New Comment
9 comments, sorted by Click to highlight new comments since: Today at 3:24 AM

Tune AGI intelligence by easy goals

If an AGI is provided an easily solvable utility function ("fetch a coffee"), it will lack the incentive to self-improve indefinitely. The fetch-a-coffee-AGI will only need to become as smart as a hypothetical simple-minded waiter. By creating a certain easiness for a utility function, we can therefore tune the intelligence level we want an AGI to achieve using self-improvement. The only way to achieve an indefinite intelligence explosion (until e.g. material boundaries) would be to program a utility function maximizing something. Therefore this type of utility function will be most dangerous.

Could we create AI safety by prohibiting maximizing-type utility functions? Could we safely experiment with AGIs just a little smarter than us, by using moderately hard goals?

The hard part is that the real world is complicated and setting goals that truly have no incentive for self-improvement or gaining power is an unsolved problem.

Relevant Rob Miles video.

One could use artificial environments that are less complicated, and of course we do, but it seems like this leaves some important problems unsolved.

Thanks for your insights. I don't really understand 'setting [easy] goals is an unsolved problem'. If you set a goal: "tell me what 1+1 is", isn't that possible? And once completed ("2!"), the AI would stop to self-improve, right?

I think this may contribute to just a tiny piece of the puzzle, however, because there will always be someone setting a complex or, worse, non-achievable goal ("make the world a happy place!"), and boom there you have your existential risk again. But in a hypothetical situation where you have your AGI in the lab, no-one else has, and you want to play around safely, I guess easy goals might help?

Curious about your thoughts, and also, I can't imagine this is an original idea. Any literature already on the topic?

Suppose I get hit by a meteor before I can hear your "2" - will you then have failed to tell me what 1+1 is? If so, suddenly this simple goal implies being able to save the audience from meteors. Or suppose your screen has a difficult-to-detect short circuit - your expected utility would be higher if you could check your screen and repair it if necessary.

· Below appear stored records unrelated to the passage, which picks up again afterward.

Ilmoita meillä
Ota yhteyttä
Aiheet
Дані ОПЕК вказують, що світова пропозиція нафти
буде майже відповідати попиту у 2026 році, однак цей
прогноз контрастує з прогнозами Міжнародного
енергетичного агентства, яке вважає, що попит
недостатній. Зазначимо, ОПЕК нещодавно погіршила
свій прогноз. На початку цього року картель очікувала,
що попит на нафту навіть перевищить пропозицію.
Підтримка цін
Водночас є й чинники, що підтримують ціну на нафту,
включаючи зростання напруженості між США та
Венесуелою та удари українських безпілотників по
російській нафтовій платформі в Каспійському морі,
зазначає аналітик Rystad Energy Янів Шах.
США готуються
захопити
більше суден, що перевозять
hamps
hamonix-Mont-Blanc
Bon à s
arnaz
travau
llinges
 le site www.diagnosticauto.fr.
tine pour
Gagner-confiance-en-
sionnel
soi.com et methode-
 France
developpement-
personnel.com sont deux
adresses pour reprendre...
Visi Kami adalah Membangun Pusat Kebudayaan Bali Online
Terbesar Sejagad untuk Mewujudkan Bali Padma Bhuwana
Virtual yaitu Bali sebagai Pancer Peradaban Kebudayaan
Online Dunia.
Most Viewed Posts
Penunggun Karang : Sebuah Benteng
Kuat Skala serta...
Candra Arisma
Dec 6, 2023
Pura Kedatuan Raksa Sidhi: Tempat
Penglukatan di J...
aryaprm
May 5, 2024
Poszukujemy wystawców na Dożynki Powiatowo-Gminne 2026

Because a utility maximizer treats a 0.09% improvement over a 99.9% baseline just as seriously as it treats a 90% improvement over a 0% baseline, it doesn't see these small improvements as trivial, or in any way not worth its best effort. If your goal actually has some chance of failure, and there are capabilities that might help mitigate that failure, it will incentivize capability gain. And because the real world is complicated, this seems like it's true for basically all goals that care about the state of the world.

If we have a reinforcement learner rather than a utility maximizer with a pre-specified model of the world, this story is a bit different, because of course there will be no meteors in the training data. Now, you might think that this means that the RL agent cannot care about meteors, but this is actually somewhat undefined behavior, because the AI still gets to see observations of the world. If it is vanilla RL with no "curiosity," it won't ever start to care about the world until the world actually affects its reward (which for meteors, will take much too long to matter, but does become important when the reward is more informative about the real world), but if it's more along the lines of DeepMind's game-playing agents, then it will try to find out about the world, which will increase its rate of approaching optimal play.

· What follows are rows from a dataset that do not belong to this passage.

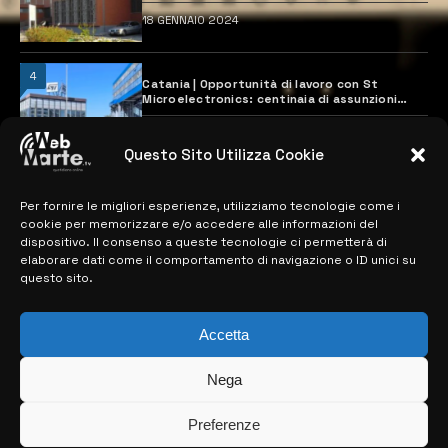
18 GENNAIO 2024
4
Catania | Opportunità di lavoro con St
Microelectronics: centinaia di assunzioni
previste
28 MARZO 2024
Questo Sito Utilizza Cookie
Per fornire le migliori esperienze, utilizziamo tecnologie come i
MAPPA DEL SITO
cookie per memorizzare e/o accedere alle informazioni del
dispositivo. Il consenso a queste tecnologie ci permetterà di
> NOTIZIE
elaborare dati come il comportamento di navigazione o ID unici su
questo sito.
> EDIZIONI LOCALI
> CONTATTI
Accetta
> INFO
Nega
Preferenze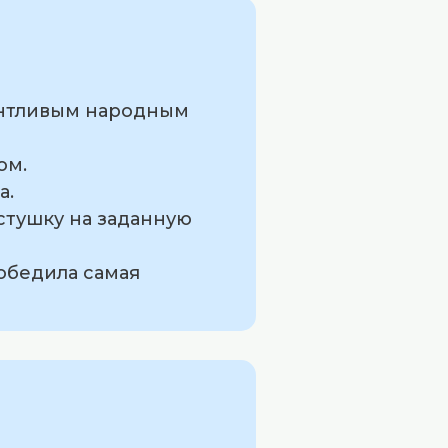
лантливым народным
ом.
а.
стушку на заданную
победила самая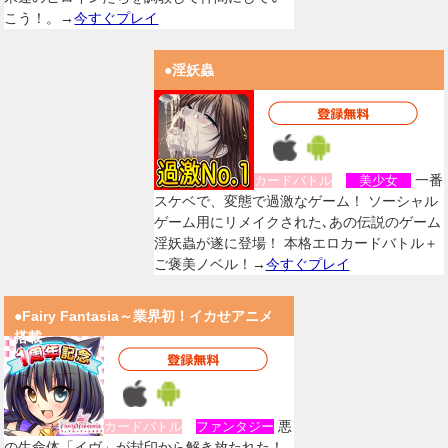
こう！。→
今すぐプレイ
●淫妖蟲
一番
カードバトル
美少女
スケベで、変態で過激なゲーム！ ソーシャル
ゲーム用にリメイクされた､あの伝説のゲーム
淫妖蟲が遂に登場！ 本格エロカードバトル＋
ご褒美ノベル！→
今すぐプレイ
●Fairy Fantasia～業界初！イカせアニメ
搭載
悪
カードバトル
ファンタジー
の生命体「イヴ」が封印から解き放たれた！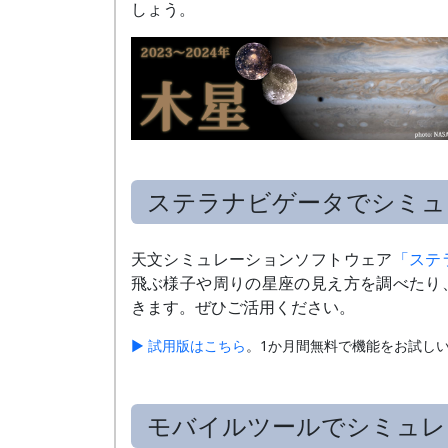
しょう。
ステラナビゲータでシミュ
天文シミュレーションソフトウェア
「ステ
飛ぶ様子や周りの星座の見え方を調べたり
きます。ぜひご活用ください。
▶ 試用版はこちら
。1か月間無料で機能をお試し
モバイルツールでシミュレ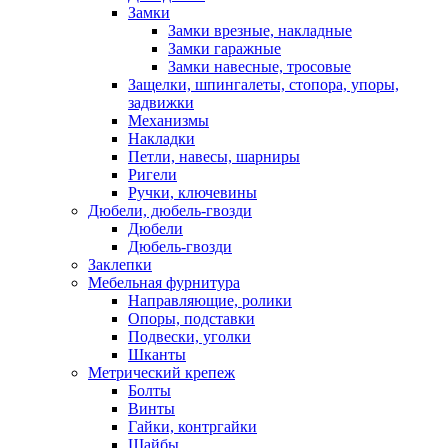
Замки
Замки врезные, накладные
Замки гаражные
Замки навесные, тросовые
Защелки, шпингалеты, стопора, упоры,
задвижки
Механизмы
Накладки
Петли, навесы, шарниры
Ригели
Ручки, ключевины
Дюбели, дюбель-гвозди
Дюбели
Дюбель-гвозди
Заклепки
Мебельная фурнитура
Направляющие, ролики
Опоры, подставки
Подвески, уголки
Шканты
Метрический крепеж
Болты
Винты
Гайки, контргайки
Шайбы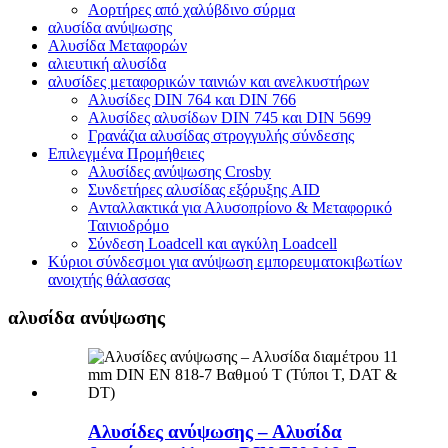
Αορτήρες από χαλύβδινο σύρμα
αλυσίδα ανύψωσης
Αλυσίδα Μεταφορών
αλιευτική αλυσίδα
αλυσίδες μεταφορικών ταινιών και ανελκυστήρων
Αλυσίδες DIN 764 και DIN 766
Αλυσίδες αλυσίδων DIN 745 και DIN 5699
Γρανάζια αλυσίδας στρογγυλής σύνδεσης
Επιλεγμένα Προμήθειες
Αλυσίδες ανύψωσης Crosby
Συνδετήρες αλυσίδας εξόρυξης AID
Ανταλλακτικά για Αλυσοπρίονο & Μεταφορικό
Ταινιοδρόμο
Σύνδεση Loadcell και αγκύλη Loadcell
Κύριοι σύνδεσμοι για ανύψωση εμπορευματοκιβωτίων
ανοιχτής θάλασσας
αλυσίδα ανύψωσης
Αλυσίδες ανύψωσης – Αλυσίδα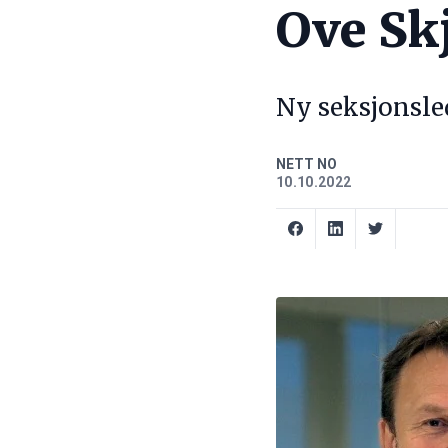
Ove Sk
Ny seksjonsle
NETT NO
10.10.2022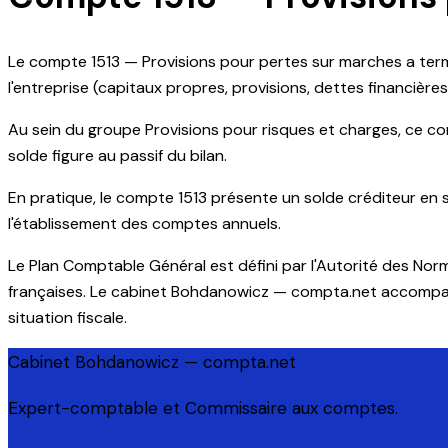
Le compte 1513 — Provisions pour pertes sur marches a term
l'entreprise (capitaux propres, provisions, dettes financières
Au sein du groupe Provisions pour risques et charges, ce comp
solde figure au passif du bilan.
En pratique, le compte 1513 présente un solde créditeur en si
l'établissement des comptes annuels.
Le Plan Comptable Général est défini par l'Autorité des Nor
françaises. Le cabinet Bohdanowicz — compta.net accompagne 
situation fiscale.
Cabinet Bohdanowicz — compta.net
Expert-comptable et Commissaire aux comptes.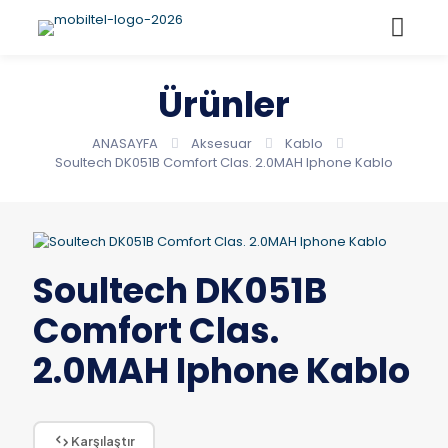
Ürünler
ANASAYFA
Aksesuar
Kablo
Soultech DK051B Comfort Clas. 2.0MAH Iphone Kablo
Soultech DK051B
Comfort Clas.
2.0MAH Iphone Kablo
Karşılaştır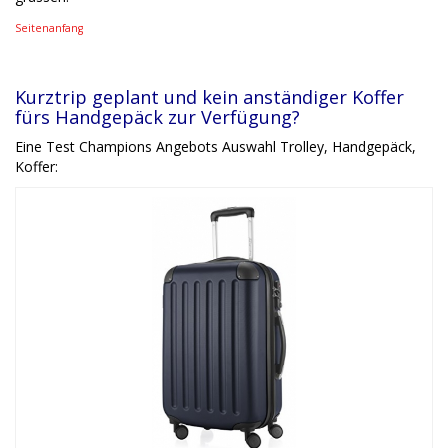
Seitenanfang
Kurztrip geplant und kein anständiger Koffer
fürs Handgepäck zur Verfügung?
Eine Test Champions Angebots Auswahl Trolley, Handgepäck,
Koffer: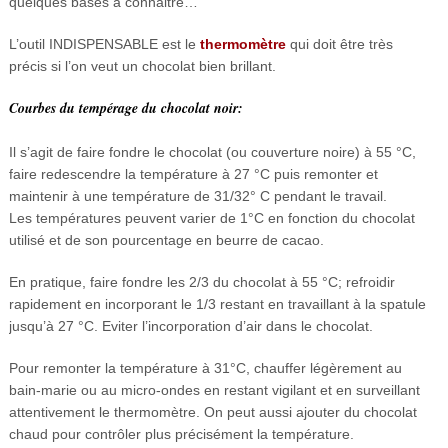
quelques bases à connaitre…
L’outil INDISPENSABLE est le
thermomètre
qui doit être très
précis si l’on veut un chocolat bien brillant.
Courbes du tempérage du chocolat noir:
Il s’agit de faire fondre le chocolat (ou couverture noire) à 55 °C,
faire redescendre la température à 27 °C puis remonter et
maintenir à une température de 31/32° C pendant le travail.
Les températures peuvent varier de 1°C en fonction du chocolat
utilisé et de son pourcentage en beurre de cacao.
En pratique, faire fondre les 2/3 du chocolat à 55 °C; refroidir
rapidement en incorporant le 1/3 restant en travaillant à la spatule
jusqu’à 27 °C. Eviter l’incorporation d’air dans le chocolat.
Pour remonter la température à 31°C, chauffer légèrement au
bain-marie ou au micro-ondes en restant vigilant et en surveillant
attentivement le thermomètre. On peut aussi ajouter du chocolat
chaud pour contrôler plus précisément la température.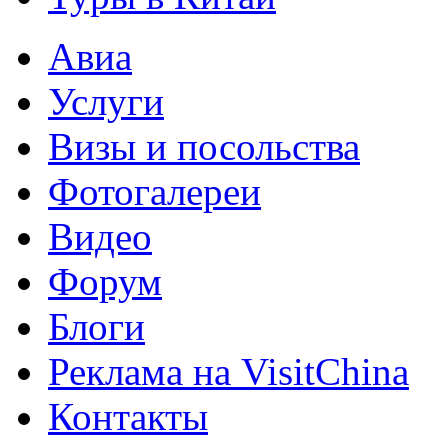
Авиа
Услуги
Визы и посольства
Фотогалереи
Видео
Форум
Блоги
Реклама на VisitChina
Контакты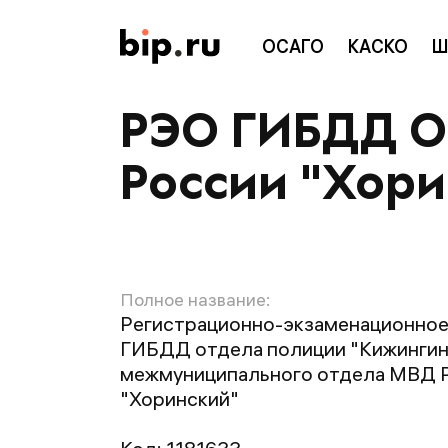
ОСАГО
КАСКО
Ш
РЭО ГИБДД О
России "Хори
Полное название:
Регистрационно-экзаменационное
ГИБДД отдела полиции "Кижингин
межмуниципального отдела МВД 
"Хоринский"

There are definitely ideas in the literature that relate to this problem, particularly trying to formalize the notion that the AI shouldn't "try too hard" on easy goals. I think these attempts mostly fall under two umbrellas - other-izers (that is, not maximizers) and impact regularization (penalizing the building of meteor-defense lasers).

Thanks again for your reply. I see your point that the world is complicated and a utility maximizer would be dangerous, even if the maximization is supposedly trivial. However, I don't see how an achievable goal has the same problem. If my AI finds the answer of 2 before a meteor hits it, I would say it has solidly landed at 100% and stops doing anything. Your argument would be true if it decides to rule out all possible risks first, before actually starting to look for the answer of the question, which would otherwise quickly be found. But since ruling out those risks would be much harder to achieve than finding the answer, I can't see my little agent doing that.

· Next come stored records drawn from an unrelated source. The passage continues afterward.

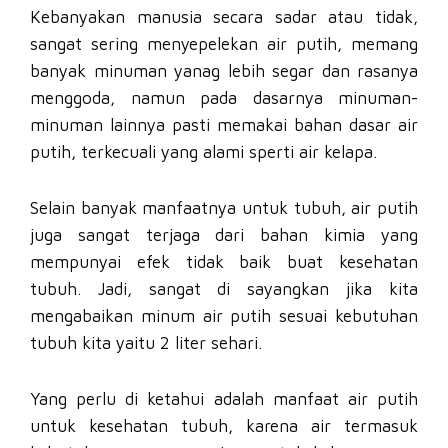
Kebanyakan manusia secara sadar atau tidak,
sangat sering menyepelekan air putih, memang
banyak minuman yanag lebih segar dan rasanya
menggoda, namun pada dasarnya minuman-
minuman lainnya pasti memakai bahan dasar air
putih, terkecuali yang alami sperti air kelapa.
Selain banyak manfaatnya untuk tubuh, air putih
juga sangat terjaga dari bahan kimia yang
mempunyai efek tidak baik buat kesehatan
tubuh. Jadi, sangat di sayangkan jika kita
mengabaikan minum air putih sesuai kebutuhan
tubuh kita yaitu 2 liter sehari.
Yang perlu di ketahui adalah manfaat air putih
untuk kesehatan tubuh, karena air termasuk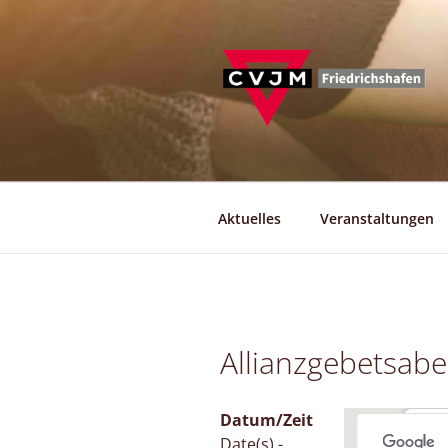
Zum
Inhalt
springen
Aktuelles
Veranstaltungen
Allianzgebetsab
Datum/Zeit
Bod
Date(s) -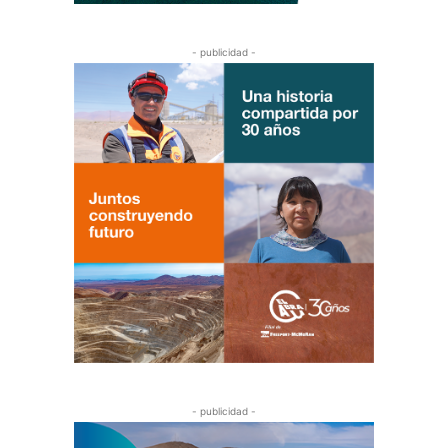
- publicidad -
- publicidad -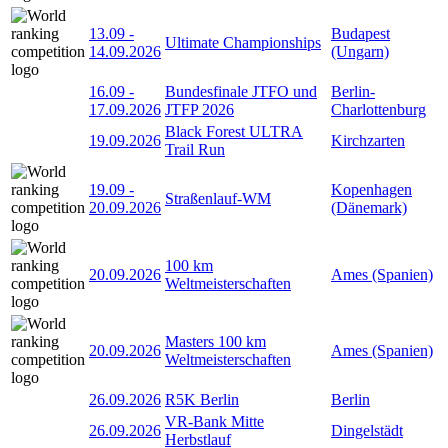
13.09
-
Budapest
Ultimate Championships
14.09.2026
(Ungarn)
16.09
-
Bundesfinale JTFO und
Berlin-
17.09.2026
JTFP 2026
Charlottenburg
Black Forest ULTRA
19.09.2026
Kirchzarten
Trail Run
19.09
-
Kopenhagen
Straßenlauf-WM
20.09.2026
(Dänemark)
100 km
20.09.2026
Ames (Spanien)
Weltmeisterschaften
Masters 100 km
20.09.2026
Ames (Spanien)
Weltmeisterschaften
26.09.2026
R5K Berlin
Berlin
VR-Bank Mitte
26.09.2026
Dingelstädt
Herbstlauf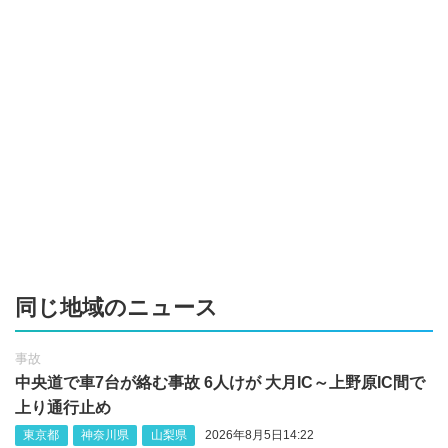
同じ地域のニュース
事故
中央道で車7台が絡む事故 6人けが 大月IC～上野原IC間で
上り通行止め
東京都
神奈川県
山梨県
2026年8月5日14:22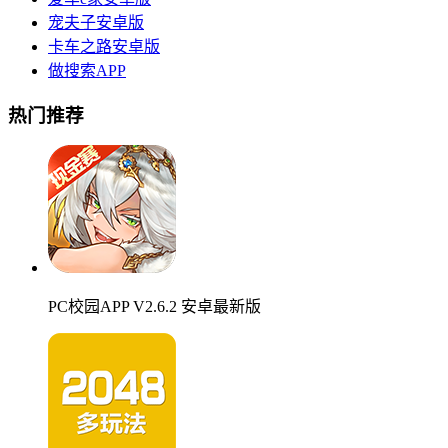
宠夫子安卓版
卡车之路安卓版
做搜索APP
热门推荐
PC校园APP V2.6.2 安卓最新版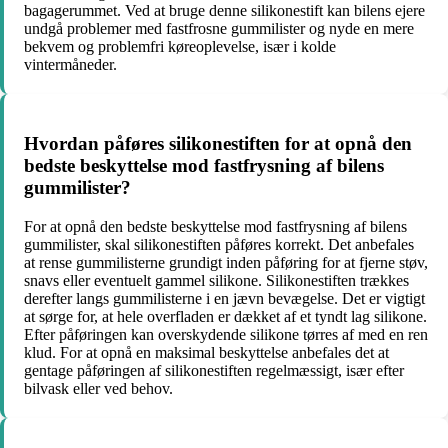
bagagerummet. Ved at bruge denne silikonestift kan bilens ejere
undgå problemer med fastfrosne gummilister og nyde en mere
bekvem og problemfri køreoplevelse, især i kolde
vintermåneder.
Hvordan påføres silikonestiften for at opnå den
bedste beskyttelse mod fastfrysning af bilens
gummilister?
For at opnå den bedste beskyttelse mod fastfrysning af bilens
gummilister, skal silikonestiften påføres korrekt. Det anbefales
at rense gummilisterne grundigt inden påføring for at fjerne støv,
snavs eller eventuelt gammel silikone. Silikonestiften trækkes
derefter langs gummilisterne i en jævn bevægelse. Det er vigtigt
at sørge for, at hele overfladen er dækket af et tyndt lag silikone.
Efter påføringen kan overskydende silikone tørres af med en ren
klud. For at opnå en maksimal beskyttelse anbefales det at
gentage påføringen af silikonestiften regelmæssigt, især efter
bilvask eller ved behov.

I think my easy goals come closest to what you call other-izers. Any more pointers for me to find that literature?

Thanks for your help, it helps me to calibrate my thoughts for sure!

I think actually 1+1 = ? is not really an easy enough goal, since it's not 100% sure that the answer is 2. Getting to 100% certainty (including what I actually meant with that question) could still be nontrivial. But let's say the goal is 'delete filename.txt'? Could be the trick is in the language..

Minimum hardware leads to maximum security. As a lab or a regulatory body, one can increase safety of AI prototypes by reducing the hardware or amount of data researchers have access to.

AGI is unnecessary for an intelligence explosion

Many arguments state that it would require an AGI to have an intelligence explosion. However, it seems to me that the critical point for achieving this explosion is that an AI can self-improve. Which skills are needed for that? If we have hardware overhang, it probably comes down to the type of skills an AI researcher uses: reading papers, combining insights, doing computer experiments until new insights emerge, writing papers about them. Perhaps an AI PhD can weigh in on the actual skills needed. I'm however making the argument that far from all mental skills humans have are needed for AI research. Appreciating art? Not needed. Intelligent conversation about non-AI topics? Not needed. Motor skills? Not needed.

I think the skills needed most for AI research (and therefore self-improvement) are the skills at which a computer may be relatively strong: methodical thinking, language processing, coding. Therefore I would expect that we reach an intelligence explosion significantly earlier than developing actual AGI with all human skills. This should be important for the timeline discussion.

Technically, tiling the entire universe with paperclips or tiny smiling faces would probably count as modern art...